For a lengthy period, Peter Dunne was adamant that Kronic and other synthetic cannabis products were not about to be pulled from shop shelves. The evidence they were unsafe was not strong enough to go that far, he insisted. But now, the Associate Health Minister has had a sudden change of heart. Such things happen when general elections loom. Urgent legislation will allow all 43 current synthetic cannabis products to be classed as "temporary controlled drugs" and withdrawn from sale.
Two things, in particular, seem to have contributed to the Government's sudden burst of action. The first was the response when the Auckland Chamber of Commerce asked its members late last month if it should take a stand on legal drugs such as synthetic cannabis. Within days, it had more than 100 responses saying it should.
Many of these responses, said the chamber, came from members working in the health sector "who are witnessing the physical and mental damage caused by party drugs".
Of equal note was screening by Environmental Science and Research that found two of the synthetic cannabis products illegally contained a prescription sedative.
These developments echoed and added to a widespread public unease. The R18 products may have been made and sold in New Zealand for a decade, but for most of that time their use and sale has been low-key. All that changed when some manufacturers began selling their products in corner dairies and advertising them on mainstream youth-oriented radio stations. At the same time, health professionals have become more vocal about the number of young people seeking treatment after using synthetic cannabis.
Mr Dunne's clear preference has always been to adopt Law Commission recommendations that would reverse the onus of proof and require the industry to prove its products are safe.
In many ways, this is the ideal solution. But the safety threshold for products such as Kronic is a potential fish-hook. Determining this is a far more complex matter than assessing, say, the risks and benefits of a new painkiller.
To buy time, the Government has given Mr Dunne the power to make the products "temporary controlled drugs", thereby banning them for 12 months. During that time, products will be assessed by a committee, appointed by the associate minister, which will judge whether they are safe. This appears to be an effective catch-all mechanism, even if the manufacturers suggest it will not work because new products will not be identified by the authorities for some time. Sensible business practice and history suggest they are wrong.
The new law dictates that banned products must be removed from the shelves within seven days. It would hardly seem worthwhile, financially and otherwise, to devise and manufacture a product if it might be around for little more than a week. Equally, the result of the banning of BZP-based party pills points the way to a more likely outcome. Almost half of men aged 20 to 24 used these pills in 2006. Since their ban, the use of legal substitutes has been minimal.

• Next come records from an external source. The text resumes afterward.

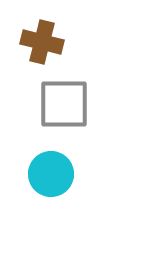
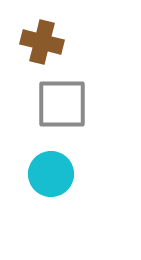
gray square: moved 2 px left
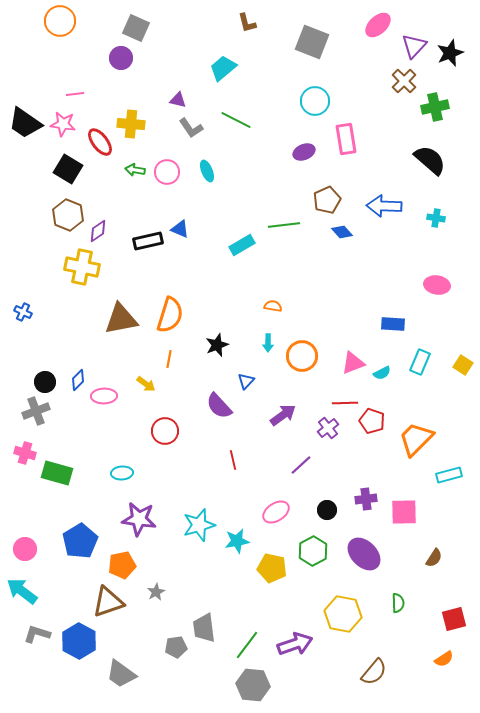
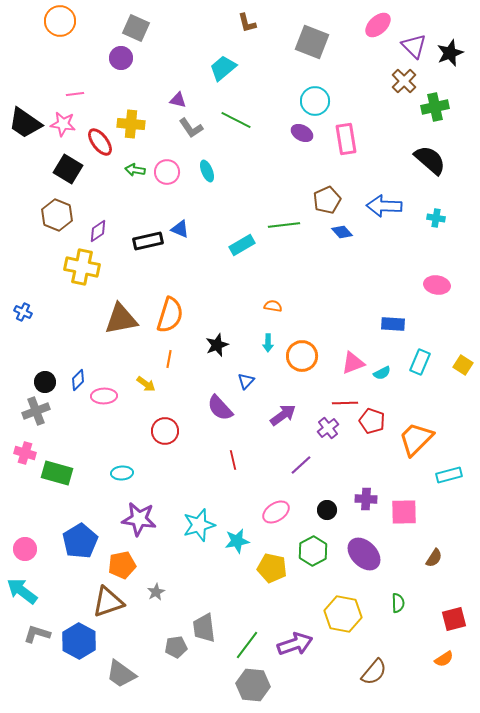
purple triangle at (414, 46): rotated 28 degrees counterclockwise
purple ellipse at (304, 152): moved 2 px left, 19 px up; rotated 50 degrees clockwise
brown hexagon at (68, 215): moved 11 px left
purple semicircle at (219, 406): moved 1 px right, 2 px down
purple cross at (366, 499): rotated 10 degrees clockwise
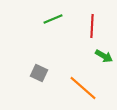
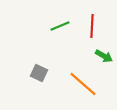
green line: moved 7 px right, 7 px down
orange line: moved 4 px up
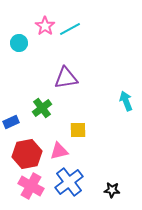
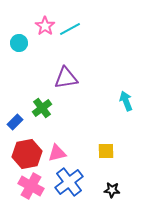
blue rectangle: moved 4 px right; rotated 21 degrees counterclockwise
yellow square: moved 28 px right, 21 px down
pink triangle: moved 2 px left, 2 px down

That pours cold water on predictions that the estimated 500,000 users of synthetic cannabis will start buying genuine cannabis on the black market. Perhaps some will. In the eyes of most people, however, that is a more satisfactory state of affairs than young people being able pick up something that mimics the effects of cannabis with their milk and bread. Given the extent of understandable public unease, the only surprise is that it has taken the Government so long to act.